● **ACTIVITY**
Return each line of the listing in which the word "Administrative" appears.

[EXERCISE INPUTS Boundary: Start]

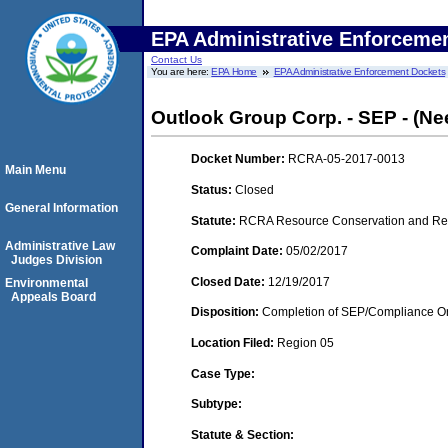
EPA Administrative Enforceme
Contact Us
You are here:
EPA Home
EPA Administrative Enforcement Dockets
Outlook Group Corp. - SEP - (N
Docket Number:
RCRA-05-2017-0013
Main Menu
Status:
Closed
General Information
Statute:
RCRA Resource Conservation and Reco
Administrative Law
Complaint Date:
05/02/2017
Judges Division
Closed Date:
12/19/2017
Environmental
Appeals Board
Disposition:
Completion of SEP/Compliance Ord
Location Filed:
Region 05
Case Type:
Subtype:
Statute & Section:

[EXERCISE INPUTS Boundary: End]

● **TASK RESPONSE**
EPA Administrative Enforceme
EPA Administrative Enforcement Dockets
Administrative Law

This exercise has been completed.